Feringa Wet Cat Food: Free P&P on orders £19+ at zooplus!

A tad pricey - scrap that, it is really quite expensive @ £1.8 for a 200g tin - but more transparent labelling than others and single-protein.

Been on offer on zooplus.de for a couple of months or so and going by peeps on a German forum who have tried it it seems to be quite palatable too.

What irks me slightly is that they give the meat content (96%) and other ingredients not taking into account the amount of broth, so we don't really know how much meat is really in there once you also take broth into account.

In an ideal world I would have liked to have seen a higher proportion of "muscle meat" in the recipes but -depending on recipes - this gets bumped by the use of hearts and gizzards (if you follow the raw feeding logic of what is "muscle meat" and what is organ/offal meat). So, although Beef - say - only declares 36% muscle meat, they also use 30% heart, which would bump the whole "muscle meat" content up to 66%.

Although it is grain-free they use potatoes, veg, cottage cheese depending on the recipe - all types and amount declared - but the carb content is a tad high (10% -16% at dry matter).

However, having said all that I will add some to my basket next time when I need to buy some litter.


----------



## Space Chick (Dec 10, 2011)

Had the £5 voucher from completing the survey, so have popped in a couple to try.

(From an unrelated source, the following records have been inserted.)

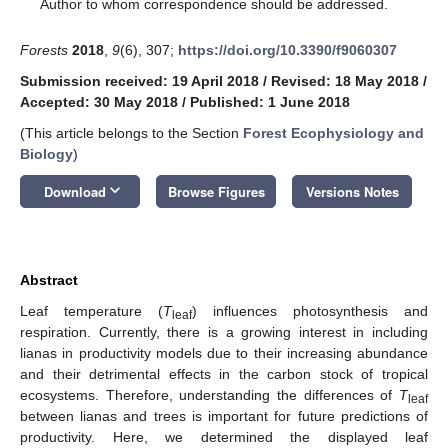
*
Author to whom correspondence should be addressed.
Forests
2018
,
9
(6), 307;
https://doi.org/10.3390/f9060307
Submission received: 19 April 2018
/
Revised: 18 May 2018
/
Accepted: 30 May 2018
/
Published: 1 June 2018
(This article belongs to the Section
Forest Ecophysiology and
Biology
)
keyboard_arrow_down
Download
Browse Figures
Versions Notes
Abstract
Leaf temperature (
T
) influences photosynthesis and
leaf
respiration. Currently, there is a growing interest in including
lianas in productivity models due to their increasing abundance
and their detrimental effects in the carbon stock of tropical
ecosystems. Therefore, understanding the differences of
T
leaf
between lianas and trees is important for future predictions of
productivity. Here, we determined the displayed leaf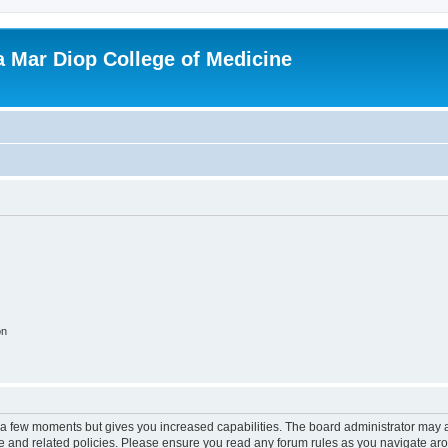
ba Mar Diop College of Medicine
on
y a few moments but gives you increased capabilities. The board administrator may a
use and related policies. Please ensure you read any forum rules as you navigate ar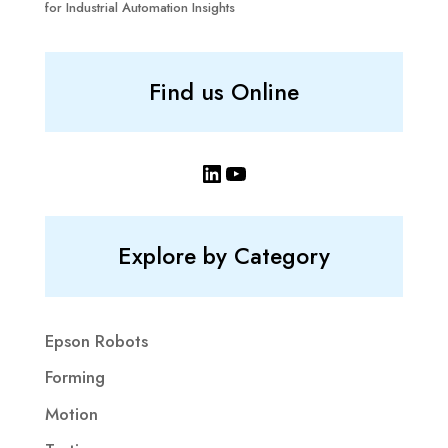
for Industrial Automation Insights
Find us Online
LinkedIn
YouTube
Explore by Category
Epson Robots
Forming
Motion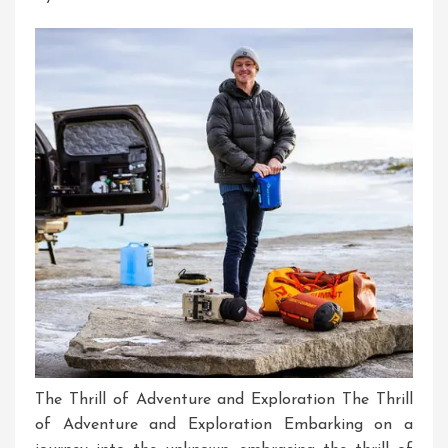
Driven
Experiences
The Thrill of Adventure and Exploration The Thrill
of Adventure and Exploration Embarking on a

Can't see me buying it often at that price though


----------



## Hambye (Jan 31, 2011)

Have just seen this on Zooplus, so quickly popped over to you to see if there was any comments and there was- fantastic, like you say a little expensive so will try a sample using my £5 voucher too, but will continue to get the grain free from Germany for the time being in bulk from fuettern-mit-spass


----------



## Hambye (Jan 31, 2011)

Have just had this delivered - (The Chicken one) and my 3 cats all had it last night, 1 tucked in straight away but the 2 birmans after some initial reluctance did eat it. It is quite dense and there was some large chunks of muscle meat in it and is very similar looking to Granapet. Overall they gave it the thumbs up but very expensive for what it is. :thumbsup:


----------



## yankeedo (Nov 3, 2012)

Thank you for the feedback! I always enjoy reading how people get on with certain foods.


----------



## merlin12 (Jun 24, 2011)

Is it pate like?


----------



## hobbs2004 (Mar 12, 2010)

merlin12 said:


> Is it pate like?


Yes, I believe so.


----------



## Space Chick (Dec 10, 2011)

Mine has arrived today, so I will give a test to the cats tomorrow and confirm if it's pâté like and how it goes down


----------



## TatiLie (Nov 2, 2010)

Thanks!
I think I'll get the mixed pack.


----------



## Space Chick (Dec 10, 2011)

They had the beef and cottage cheese this morning..... not big fans it has to be said!


----------



## hobbs2004 (Mar 12, 2010)

My lot tried the rabbit yesterday and it was gobbled up. Dense pate. In terms of the labelling and ingredients it is perhaps one of the best ones on offer at zooplus at the moment though - imo. If it weren't for that price....


----------



## Cookieandme (Dec 29, 2011)

It was included in an email I received from ZP the other day, buy 5 get one free.


----------



## DivineWind (Sep 15, 2012)

Space Chick said:


> Had the £5 voucher from completing the survey, so have popped in a couple to try.
> 
> Can't see me buying it often at that price though


Oooh forgot about the £5 voucher!
thanks for the reminder lol.

Will take a looksee


----------



## hobbs2004 (Mar 12, 2010)

Mine still love the rabbit one. 

I just had a little dig regarding the manufacturer and turns out it is a zooplus food (like Smilla and Cosma), so looks as though that this is their "high-end" brand.


----------



## Hambye (Jan 31, 2011)

hobbs2004 said:


> Mine still love the rabbit one.
> 
> I just had a little dig regarding the manufacturer and turns out it is a zooplus food (like Smilla and Cosma), so looks as though that this is their "high-end" brand.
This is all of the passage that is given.